Work instructions: Take every line from the material that has the word "manera" in it.

* * *

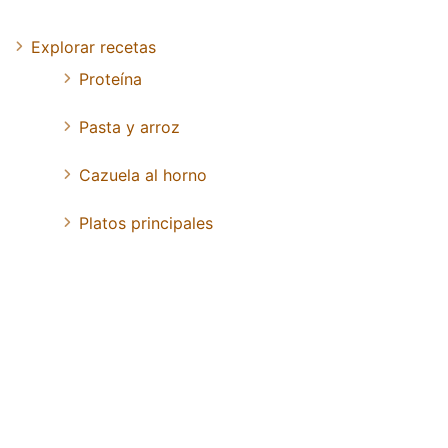
Explorar recetas
Proteína
Pasta y arroz
Cazuela al horno
Platos principales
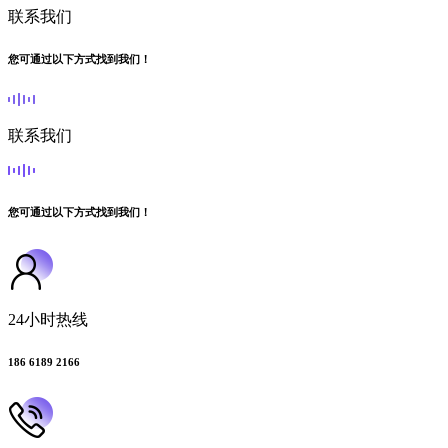
联系我们
您可通过以下方式找到我们！
联系我们
您可通过以下方式找到我们！
24小时热线
186 6189 2166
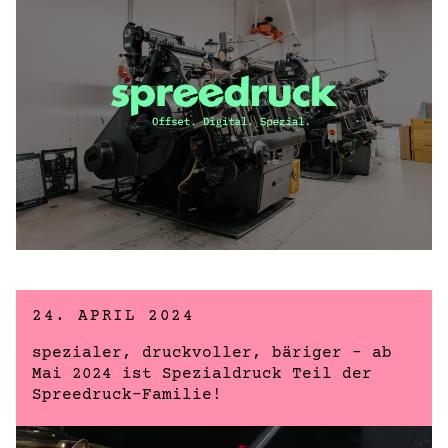
24. APRIL 2024
spezialer, druckvoller, bäriger – ab
Mai 2024 ist Spezialdruck Teil der
Spreedruck-Familie!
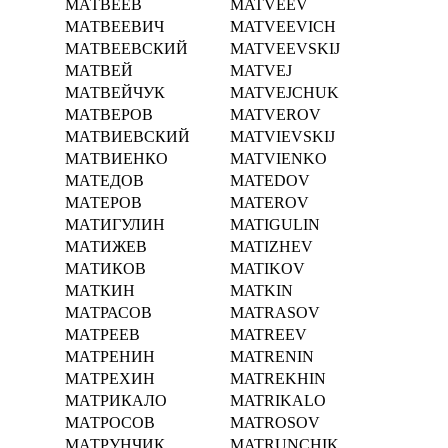
МАТВЕЕВ
MATVEEV
МАТВЕЕВИЧ
MATVEEVICH
МАТВЕЕВСКИЙ
MATVEEVSKIJ
МАТВЕЙ
MATVEJ
МАТВЕЙЧУК
MATVEJCHUK
МАТВЕРОВ
MATVEROV
МАТВИЕВСКИЙ
MATVIEVSKIJ
МАТВИЕНКО
MATVIENKO
МАТЕДОВ
MATEDOV
МАТЕРОВ
MATEROV
МАТИГУЛИН
MATIGULIN
МАТИЖЕВ
MATIZHEV
МАТИКОВ
MATIKOV
МАТКИН
MATKIN
МАТРАСОВ
MATRASOV
МАТРЕЕВ
MATREEV
МАТРЕНИН
MATRENIN
МАТРЕХИН
MATREKHIN
МАТРИКАЛО
MATRIKALO
МАТРОСОВ
MATROSOV
МАТРУНЧИК
MATRUNCHIK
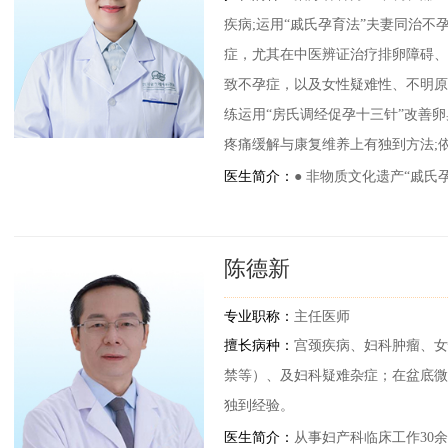
疾病;运用“戚氏孕育法”夫妻同治
症，尤其在中医辨证治疗排卵障碍、
致不孕症，以及女性疑难性、不明原
练运用“房氏调经促孕十三针”改善
疼痛缓解与康复维养上有独到方法;
医生简介：
● 非物质文化遗产“戚氏
● 中国中医科学院“房氏调经促孕十
走进名医 盛拥辉 >>
陈德新
● 从事中医妇科及不孕不育临床诊疗
专业职称：
主任医师
● 国医大师刘敏如学术思想与临床
擅长病种：
宫颈疾病、妇科肿瘤、女
● 四川省妇幼保健协会医学美客分
禁等）、及妇科疑难杂症；在盆底微
独到经验。
● 成都高新医学会生殖内分泌及生
医生简介：
从事妇产科临床工作30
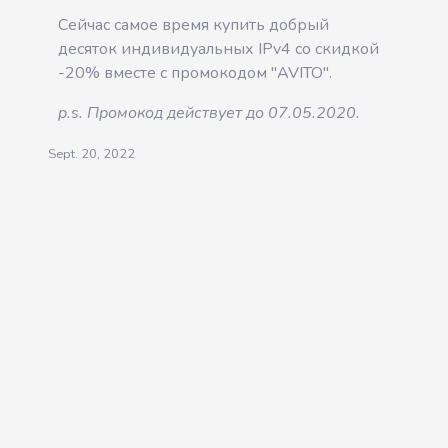
Сейчас самое время купить добрый
десяток индивидуальных IPv4 со скидкой
-20% вместе с промокодом "AVITO".
p.s. Промокод действует до 07.05.2020.
Sept. 20, 2022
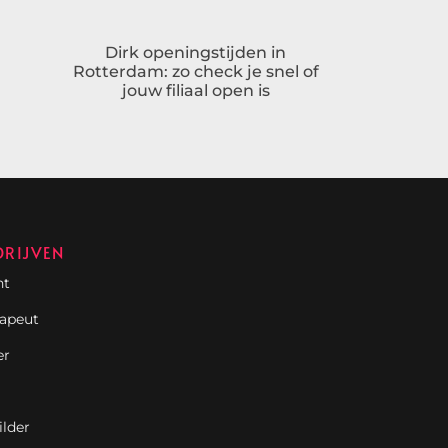
Dirk openingstijden in
Rotterdam: zo check je snel of
jouw filiaal open is
DRIJVEN
nt
rapeut
er
ilder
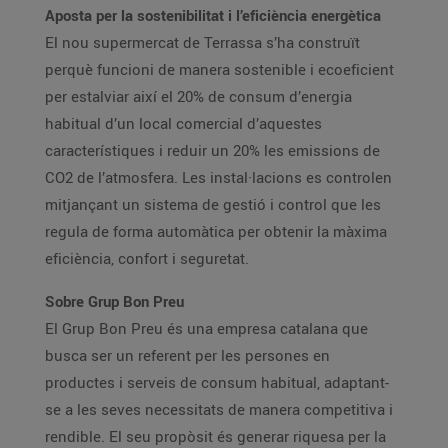
Aposta per la sostenibilitat i l’eficiència energètica
El nou supermercat de Terrassa s’ha construït
perquè funcioni de manera sostenible i ecoeficient
per estalviar així el 20% de consum d’energia
habitual d’un local comercial d’aquestes
característiques i reduir un 20% les emissions de
CO2 de l’atmosfera. Les instal·lacions es controlen
mitjançant un sistema de gestió i control que les
regula de forma automàtica per obtenir la màxima
eficiència, confort i seguretat.
Sobre Grup Bon Preu
El Grup Bon Preu és una empresa catalana que
busca ser un referent per les persones en
productes i serveis de consum habitual, adaptant-
se a les seves necessitats de manera competitiva i
rendible. El seu propòsit és generar riquesa per la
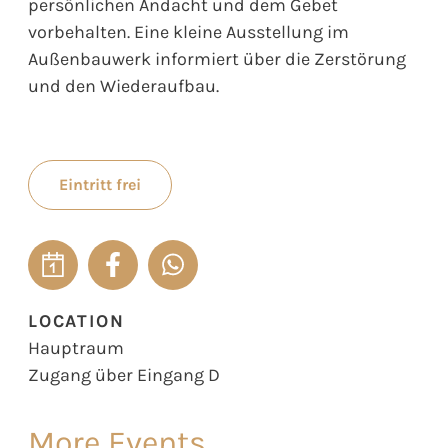
persönlichen Andacht und dem Gebet
vorbehalten. Eine kleine Ausstellung im
Außenbauwerk informiert über die Zerstörung
und den Wiederaufbau.
Eintritt frei
LOCATION
Hauptraum
Zugang über Eingang D
More Events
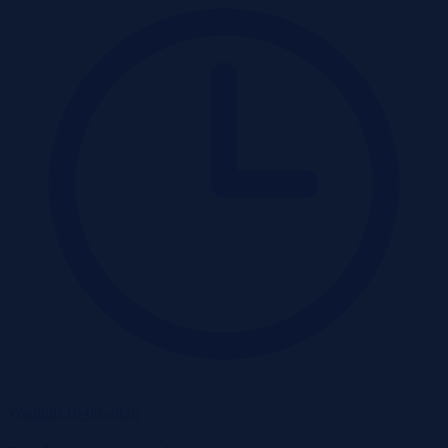
Wadium 10-08-2026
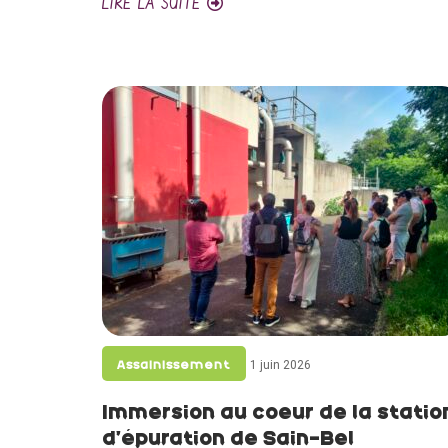
LIRE LA SUITE
1 juin 2026
Assainissement
Immersion au coeur de la statio
d’épuration de Sain-Bel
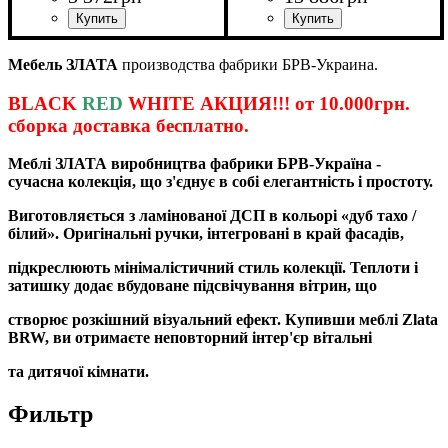
ширина, мм
высота, мм
глубина, мм
: 805
: 950
: 2045
Мебель ЗЛАТА
производства фабрики БРВ-Украина.
BLACK
RED
WHITE АКЦИЯ!!! от 10.000грн.
сборка доставка бесплатно.
Меблі ЗЛАТА виробництва фабрики БРВ-Україна -
сучасна колекція, що з'єднує в собі елегантність і простоту.
Виготовляється з ламінованої ДСП в кольорі «дуб тахо /
білий». Оригінальні ручки, інтегровані в край фасадів,
підкреслюють мінімалістичний стиль колекції. Теплоти і
затишку додає вбудоване підсвічування вітрин, що
створює розкішний візуальний ефект. Купивши меблі Zlata
BRW, ви отримаєте неповторний інтер'єр вітальні
та дитячої кімнати.
Фильтр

* * *

Task response:
perquè funcioni de manera sostenible i ecoeficient
se a les seves necessitats de manera competitiva i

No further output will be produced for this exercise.